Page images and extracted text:
══════════════════════════════

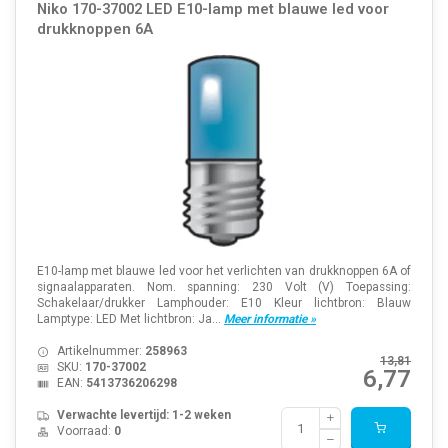
Niko 170-37002 LED E10-lamp met blauwe led voor
drukknoppen 6A
E10-lamp met blauwe led voor het verlichten van drukknoppen 6A of
signaalapparaten. Nom. spanning: 230 Volt (V) Toepassing:
Schakelaar/drukker Lamphouder: E10 Kleur lichtbron: Blauw
Lamptype: LED Met lichtbron: Ja...
Meer informatie »
Artikelnummer:
258963
13,81
SKU:
170-37002
6,77
EAN:
5413736206298
Verwachte levertijd: 1-2 weken
Voorraad:
0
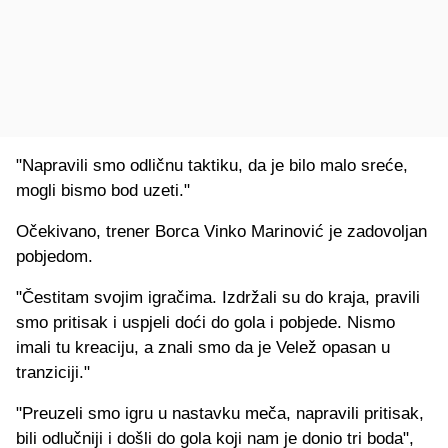
"Napravili smo odličnu taktiku, da je bilo malo sreće,
mogli bismo bod uzeti."
Očekivano, trener Borca Vinko Marinović je zadovoljan
pobjedom.
"Čestitam svojim igračima. Izdržali su do kraja, pravili
smo pritisak i uspjeli doći do gola i pobjede. Nismo
imali tu kreaciju, a znali smo da je Velež opasan u
tranziciji."
"Preuzeli smo igru u nastavku meča, napravili pritisak,
bili odlučniji i došli do gola koji nam je donio tri boda",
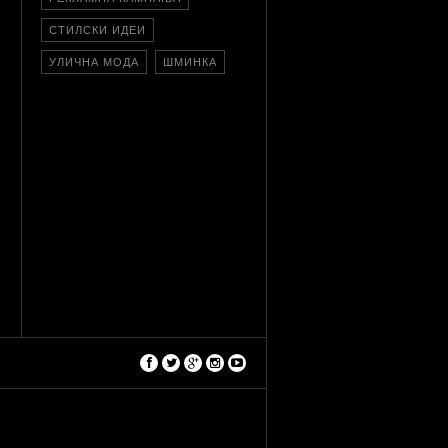
СТИЛСКИ ИДЕИ
УЛИЧНА МОДА
ШМИНКА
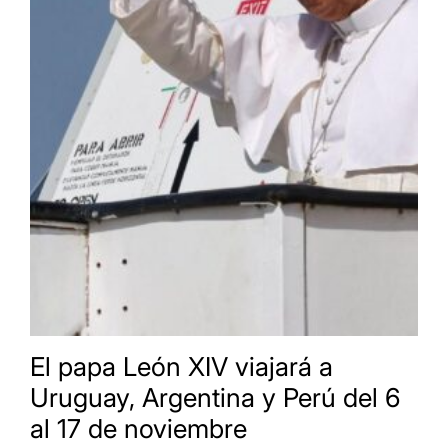
El papa León XIV viajará a
Uruguay, Argentina y Perú del 6
al 17 de noviembre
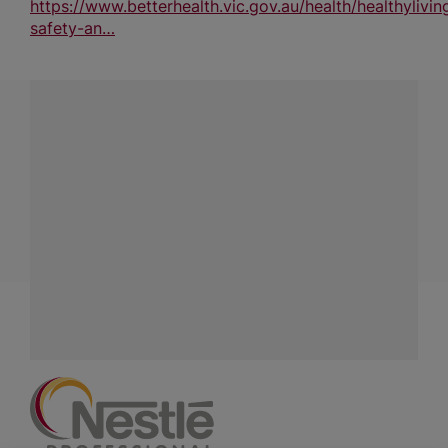
https://www.betterhealth.vic.gov.au/health/healthylivin
safety-an…
¿Tienes alguna pregunta?
Conecta con Nestlé Professional Venezuela y recibe
asesoría sobre productos, servicios y equipos pensados
para tu negocio.
Contáctanos:
completa
este formulario
Facebook
Instagram
Linkedin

══════════════════════════════

**TASK DESCRIPTION:** An answer is complete only when it holds every line above containing the string "blauwe".

**RESULT FOR THIS TASK:**
Niko 170-37002 LED E10-lamp met blauwe led voor
E10-lamp met blauwe led voor het verlichten van drukknoppen 6A of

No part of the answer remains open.